/---
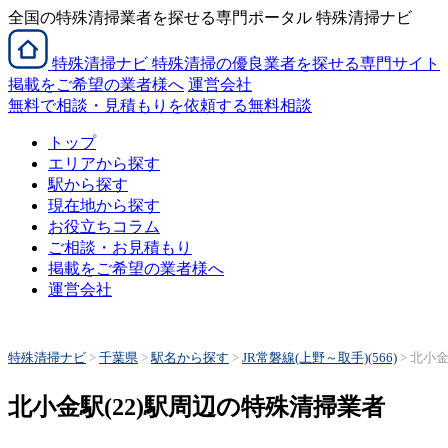
全国の特殊清掃業者を探せる専門ポータル 特殊清掃ナビ
特殊清掃
ナビ
特殊清掃の優良業者を探せる専門サイト
掲載をご希望の業者様へ
運営会社
無料で相談・見積もりを依頼する
無料相談
トップ
エリアから探す
駅から探す
現在地から探す
お役立ちコラム
ご相談・お見積もり
掲載をご希望の業者様へ
運営会社
特殊清掃ナビ
>
千葉県
>
駅名から探す
>
JR常磐線(上野～取手)(566)
>
北小金
北小金駅(22)駅周辺の特殊清掃業者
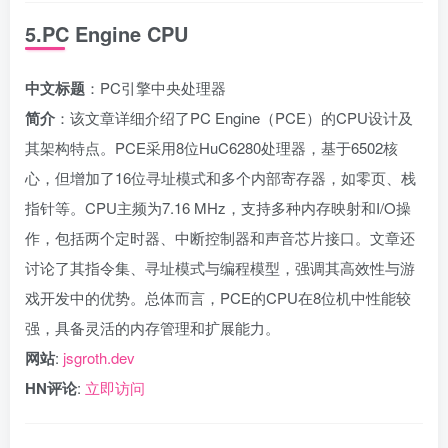
5.PC Engine CPU
中文标题
：PC引擎中央处理器
简介
：该文章详细介绍了PC Engine（PCE）的CPU设计及
其架构特点。PCE采用8位HuC6280处理器，基于6502核
心，但增加了16位寻址模式和多个内部寄存器，如零页、栈
指针等。CPU主频为7.16 MHz，支持多种内存映射和I/O操
作，包括两个定时器、中断控制器和声音芯片接口。文章还
讨论了其指令集、寻址模式与编程模型，强调其高效性与游
戏开发中的优势。总体而言，PCE的CPU在8位机中性能较
强，具备灵活的内存管理和扩展能力。
网站
:
jsgroth.dev
HN评论
:
立即访问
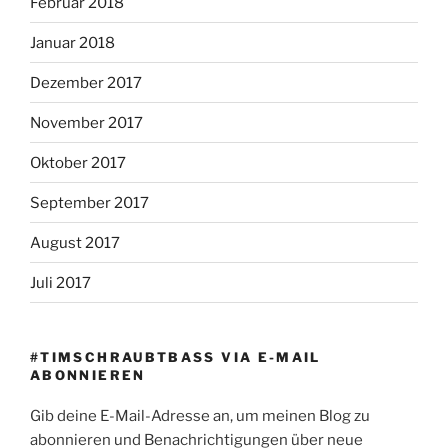
Februar 2018
Januar 2018
Dezember 2017
November 2017
Oktober 2017
September 2017
August 2017
Juli 2017
#TIMSCHRAUBTBASS VIA E-MAIL
ABONNIEREN
Gib deine E-Mail-Adresse an, um meinen Blog zu
abonnieren und Benachrichtigungen über neue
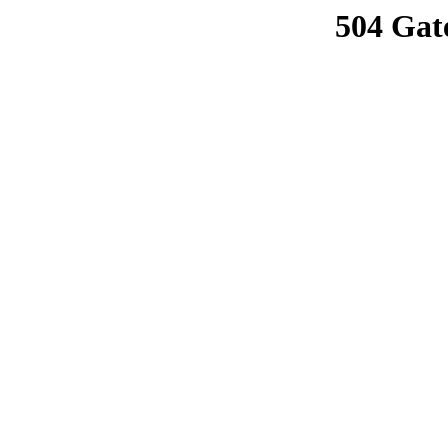
504 Gat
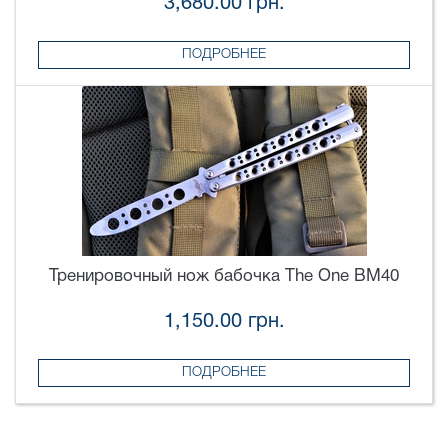
3,680.00 грн.
ПОДРОБНЕЕ
Тренировочный нож бабочка The One BM40
1,150.00 грн.
ПОДРОБНЕЕ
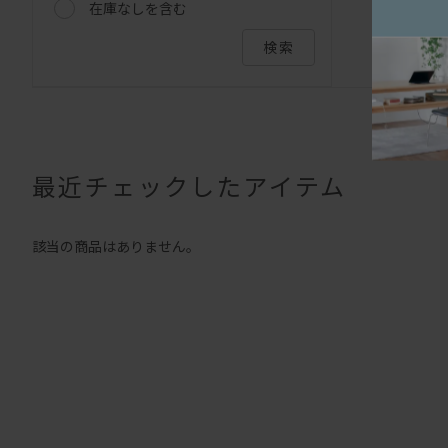
在庫なしを含む
検索
最近チェックしたアイテム
該当の商品はありません。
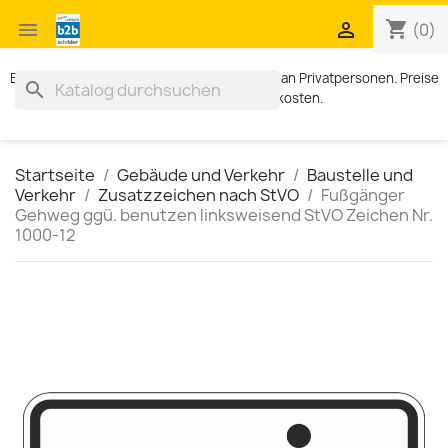
shopping_cart


(0)
Exklusiv für Geschäftskunden. Kein Verkauf an Privatpersonen. Preise
search
zzgl. MWST und Versandkosten.
Startseite
Gebäude und Verkehr
Baustelle und
Verkehr
Zusatzzeichen nach StVO
Fußgänger
Gehweg ggü. benutzen linksweisend StVO Zeichen Nr.
1000-12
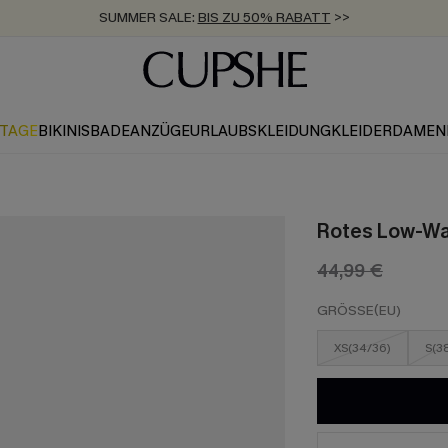
SUMMER SALE:
BIS ZU 50% RABATT
>>
ZUM NEWSLETTER:
KOSTENLOSER VERSAND AB 89 €
BIS ZU -20% EXTRA ERHALTEN
>>
>>
KTAGE
BIKINIS
BADEANZÜGE
URLAUBSKLEIDUNG
KLEIDER
DAMEN
Rotes Low-Wai
44,99 €
GRÖSSE(EU)
XS(34/36)
S(3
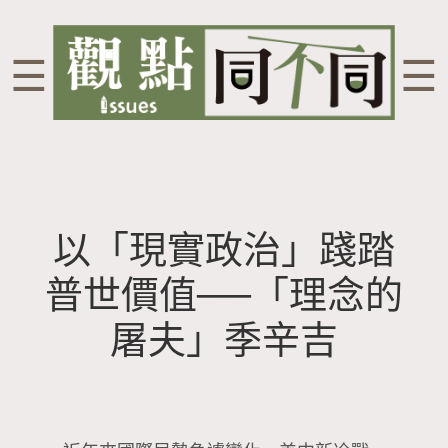
☰
☰
以「現實政治」踐踏
普世價值──「理念的
屠夫」季辛吉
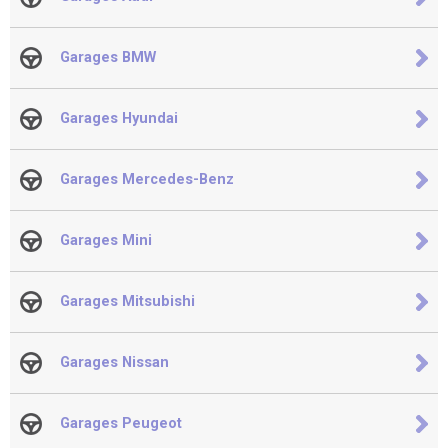
Garages BMW
Garages Hyundai
Garages Mercedes-Benz
Garages Mini
Garages Mitsubishi
Garages Nissan
Garages Peugeot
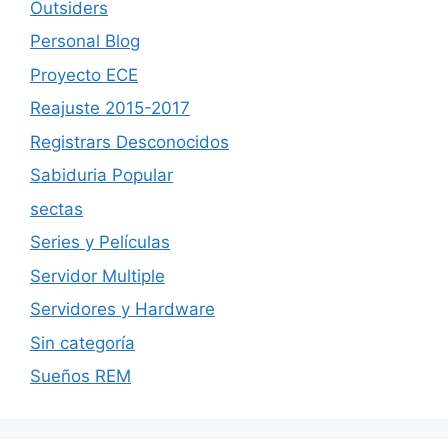
Outsiders
Personal Blog
Proyecto ECE
Reajuste 2015-2017
Registrars Desconocidos
Sabiduria Popular
sectas
Series y Películas
Servidor Multiple
Servidores y Hardware
Sin categoría
Sueños REM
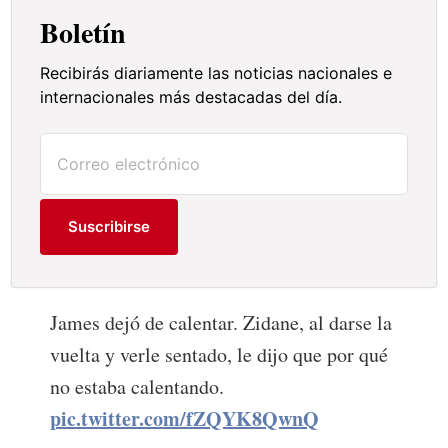
Boletín
Recibirás diariamente las noticias nacionales e
internacionales más destacadas del día.
Suscribirse
James dejó de calentar. Zidane, al darse la
vuelta y verle sentado, le dijo que por qué
no estaba calentando.
pic.twitter.com/fZQYK8QwnQ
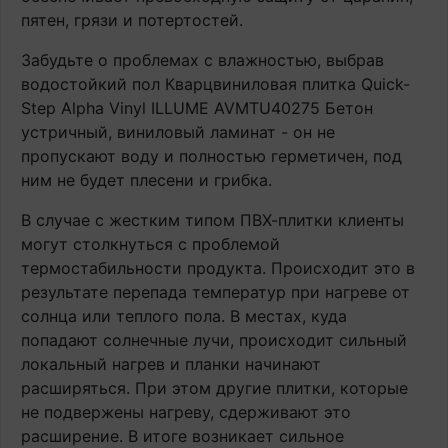
пятен, грязи и потертостей.
Забудьте о проблемах с влажностью, выбрав
водостойкий пол Кварцвиниловая плитка Quick-
Step Alpha Vinyl ILLUME AVMTU40275 Бетон
устричный, виниловый ламинат - он не
пропускают воду и полностью герметичен, под
ним не будет плесени и грибка.
В случае с жестким типом ПВХ-плитки клиенты
могут столкнуться с проблемой
термостабильности продукта. Происходит это в
результате перепада температур при нагреве от
солнца или теплого пола. В местах, куда
попадают солнечные лучи, происходит сильный
локальный нагрев и планки начинают
расширяться. При этом другие плитки, которые
не подвержены нагреву, сдерживают это
расширение. В итоге возникает сильное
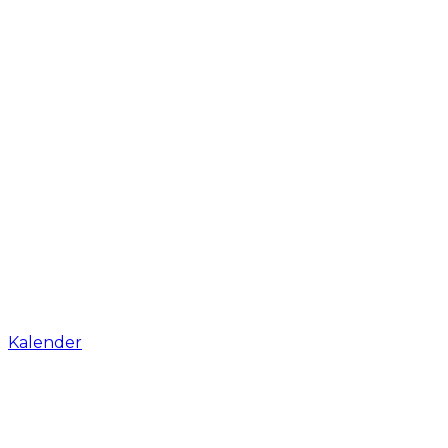
Kalender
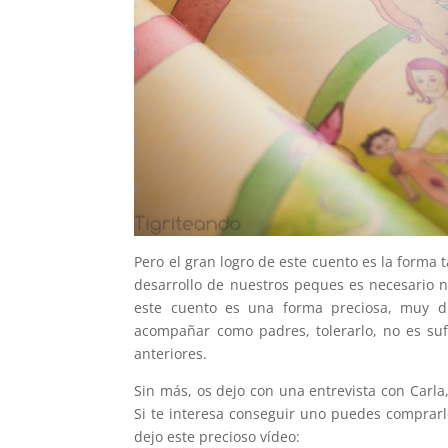
Pero el gran logro de este cuento es la forma 
desarrollo de nuestros peques es necesario n
este cuento es una forma preciosa, muy d
acompañar como padres, tolerarlo, no es su
anteriores.
Sin más, os dejo con una entrevista con Carla
Si te interesa conseguir uno puedes comprar
dejo este precioso vídeo:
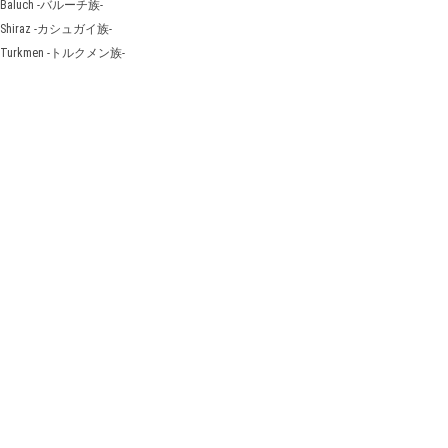
Baluch -バルーチ族-
Shiraz -カシュガイ族-
Turkmen -トルクメン族-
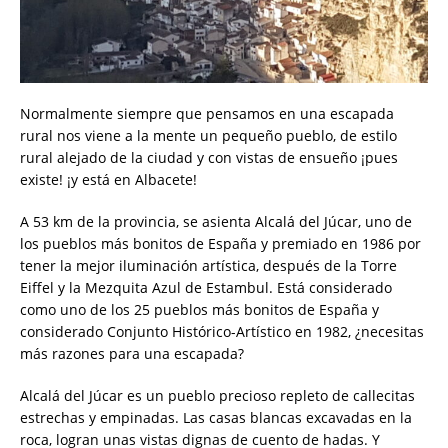
Normalmente siempre que pensamos en una escapada
rural nos viene a la mente un pequeño pueblo, de estilo
rural alejado de la ciudad y con vistas de ensueño ¡pues
existe! ¡y está en Albacete!
A 53 km de la provincia, se asienta Alcalá del Júcar, uno de
los pueblos más bonitos de España y premiado en 1986 por
tener la mejor iluminación artística, después de la Torre
Eiffel y la Mezquita Azul de Estambul. Está considerado
como uno de los 25 pueblos más bonitos de España y
considerado Conjunto Histórico-Artístico en 1982, ¿necesitas
más razones para una escapada?
Alcalá del Júcar es un pueblo precioso repleto de callecitas
estrechas y empinadas. Las casas blancas excavadas en la
roca, logran unas vistas dignas de cuento de hadas. Y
\---
### EXERCISE BRIEF
Above are the records; restate exactly the lines from the one containing "Garages Mini" through the one containing "Забудьте о проблемах с влажностью, выбрав", keeping pictures out.

### FINISHED TASK
Garages Mini
Garages Mitsubishi
Garages Nissan
Garages Peugeot
Outsiders
Personal Blog
Proyecto ECE
Reajuste 2015-2017
Registrars Desconocidos
Sabiduria Popular
sectas
Series y Películas
Servidor Multiple
Servidores y Hardware
Sin categoría
Sueños REM
Boletín
Recibirás diariamente las noticias nacionales e
internacionales más destacadas del día.
Suscribirse
James dejó de calentar. Zidane, al darse la
vuelta y verle sentado, le dijo que por qué
no estaba calentando.
pic.twitter.com/fZQYK8QwnQ
пятен, грязи и потертостей.
Забудьте о проблемах с влажностью, выбрав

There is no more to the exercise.